The Argentinian Laboratory. Interview with Verónica Gago – 1 April 2025

Verónica Gago is a feminist academic. What this means is that she does not separate her activism as a feminist from her work as an academic. She is not a “pure” academic, so to speak, and feminism has never been merely an academic career for her. Actually, she is more identified with feminism than with gender studies – even though her work is widely read in that field. Verónica Gago has long been very active in powerful social movements in Latin America, including against the neoliberalization of academia. More recently, she has been involved in Marea Verde (Green Tide, on abortion rights), Ni Una Menos (Not One Less, on sexual violence), and Huelga Feminista (Feminist Strike, which also involves a feminist critique of neoliberalism). She defends a vision of academic work that relies on “militant research”.

This dual nature of Gago’s work also explains why her starting point is always grounded in the context of Argentina where she lives, mobilizes, teaches, and conducts research. More than a background, this is a legacy – a tradition dating back to the Madres de Plaza de Mayo (the Mothers of Plaza de Mayo) mobilized against the Argentinian dictatorship’s “Dirty War” in the late 1970s and early 1980s. The connection between activism and academia is a two-way street. Not only do academics such as Verónica Gago learn from their participation in social movements. There is also a strong desire for political theory among activists. One need only think of Las Tesis in Chile, a feminist choreography that has resonated throughout the world: while performed in the streets, these “theses” are a direct reference to the work of anthropologist Rita Segato, also from Argentina, on feminicide.

Today, the Argentinian context is of course embodied by Javier Milei, its libertarian president. Gago’s work helps us understand the genealogy of this new regime, from the 2001 collapse of the de la Rua government to the return of Peronism under the Kirchners and the presidency of Mauricio Macri.
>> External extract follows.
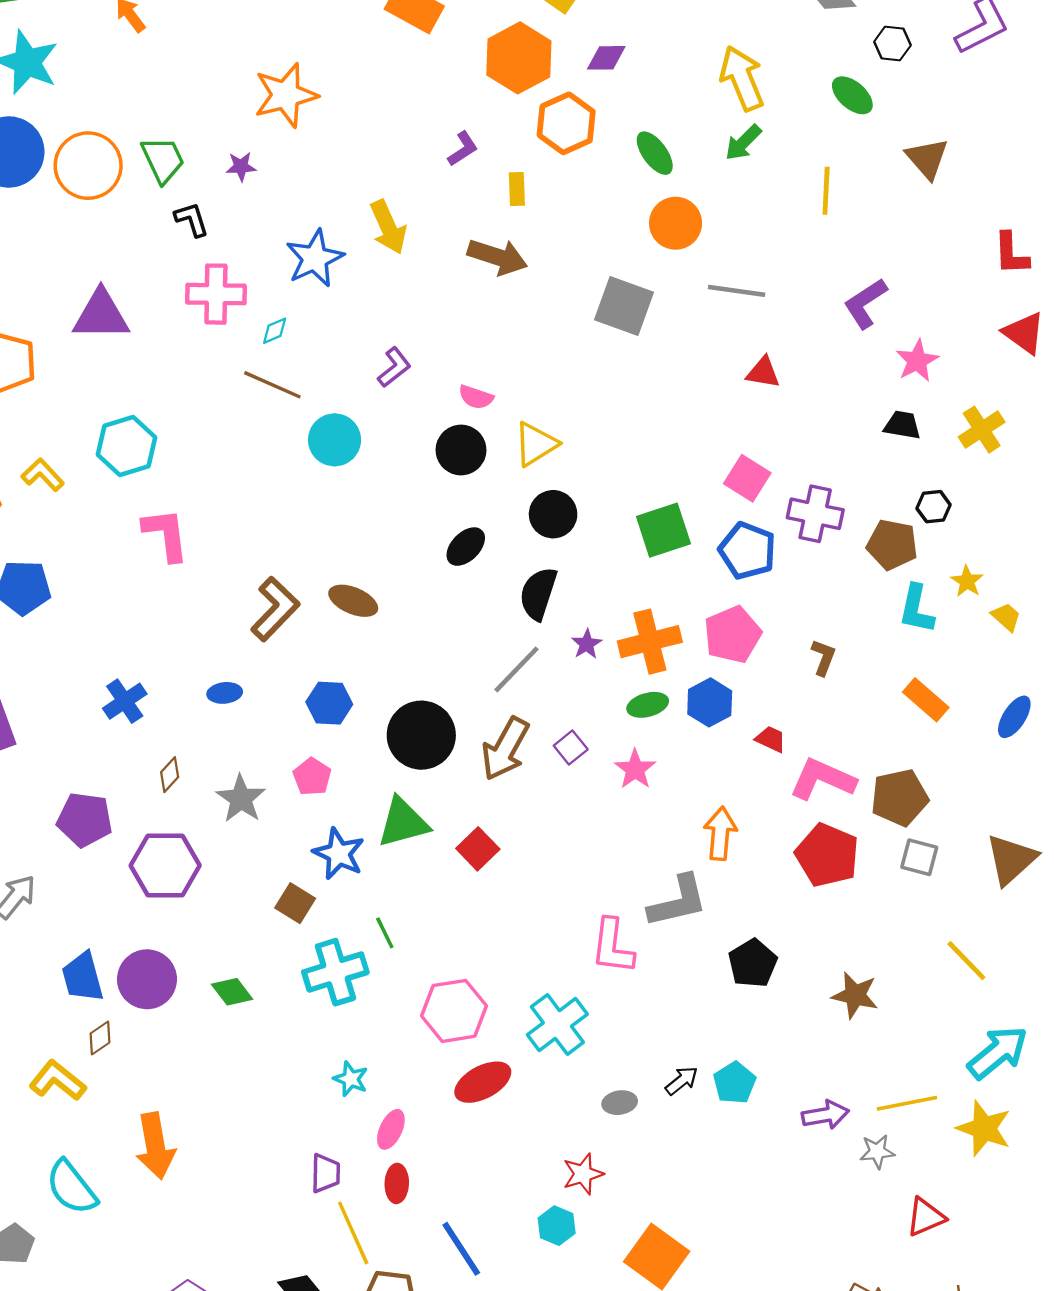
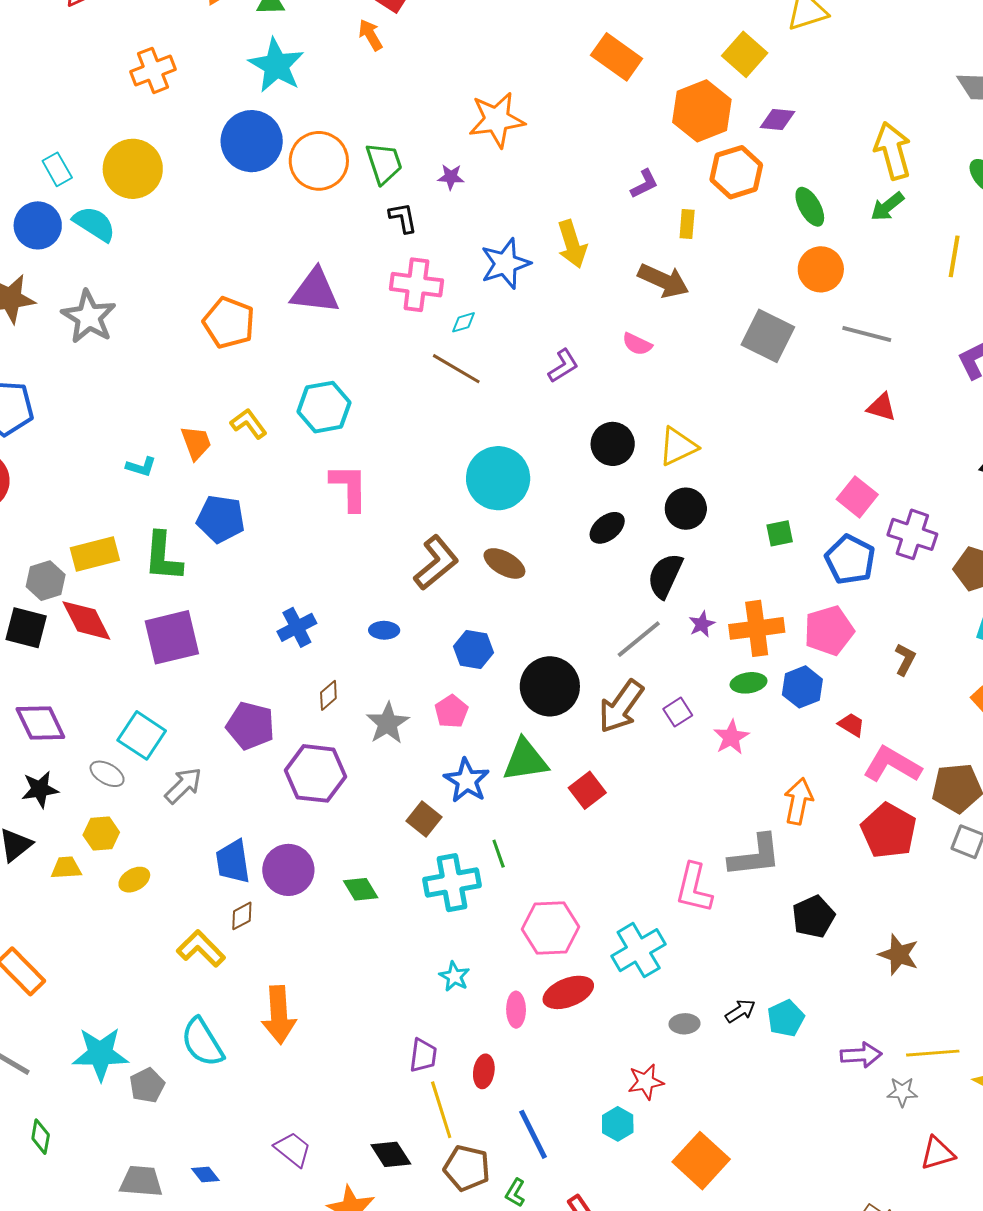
pink semicircle: (476, 397) -> (637, 344), moved
cyan circle: (335, 440) -> (498, 478), moved, size x1.4
green square: (663, 530) -> (780, 533), size x0.6
pink ellipse: (391, 1129) -> (516, 1010), moved, turned -32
In the 1970s, Augusto Pinochet’s coup made Chile into a neoliberal laboratory, with the so-called Chicago Boys dictating the economic policy of the dictatorship. Milei’s election in 2023 makes Argentina the new Latin American laboratory, this time of neoliberalism’s latest avatar.

Indeed, the new president is not merely a national figure. As the havoc wreaked in the US by the “Department of Government Efficiency” clearly shows, Milei’s “chainsaw” economics represents a model for Donald Trump’s second term. This is how Argentina is a laboratory for the new guise of “neoliberalism from above”. Yet Verónica Gago’s work has also explored the other side of this reality, starting with her book Neoliberalism From Below, first published in Spanish in 2014. After all, contrary to what happened in Chile in 197 3, fifty years later, no coup was needed in Argentina. The electoral success of Milei and others reveals how their brand of neoliberalism affects subjectivities: new political subjects do embrace his call for “freedom, damnit!” (Libertad, Carajo!) as a promise of emancipation. This makes us rethink the articulations between neoliberalism “from above” and “from below”, and thus analyze politics both in terms of economic policies and of ordinary social practices.

What Verónica Gago demonstrates, as an activist as well as an academic, is that feminism is not apart from other forms of politics; it does not only deal with issues that are specific to women, such as reproductive rights. On the contrary, it is a perspective from which we understand a wide range of economic, social, political issues. The best proof of feminism’s heuristic power is the fact that feminists have become a target for political attacks, especially in Argentina, in reaction to their popular mobilizations. And the same is true elsewhere as well: for we have witnessed international campaigns, in Europe, in Latin America, and in the United States, against the so-called “ideology of gender.”

In A Feminist Reading of the Debt, a book she co-wrote with Luci Cavallero and which is now available in Spanish, English, and French, Verónica Gago shows how neoliberalism and its mutations can be examined through the feminist lens. Politics, like finance, begins at home. She further extends her analysis to the relationship between cryptocurrency and masculinity among Milei’s and Trump’s young male supporters, as well as to the danger of national effeminacy that the Argentinian president and his American counterpart associate with welfare programs, or even trade deficits in the case of Trump.

Verónica Gago’s feminist prism uniquely draws our attention to the affective makeup of neoliberalism’s descent into neofascism: she focuses on the sadistic side of Milei’s mutant regime – namely, its overt deployment of cruelty as a mobilizing tool – but also on its masochistic side – exemplified by his frequent appeal to sacrifice, for the good of the nation or even for the sake of freedom. Her work is grounded not just in theoretical readings but also in political practices, and in the resonances between these two dimensions. Of course, today, the picture is bleak. But feminist mobilizations in Argentina and more generally in Latin America have also won important battles in the last years. Verónica Gago’s analysis (and celebration) of La Potencia Feminista (Feminist Power), her 2019 book subtitled “a desire to change everything”, can truly serve as a remedy against militant depression.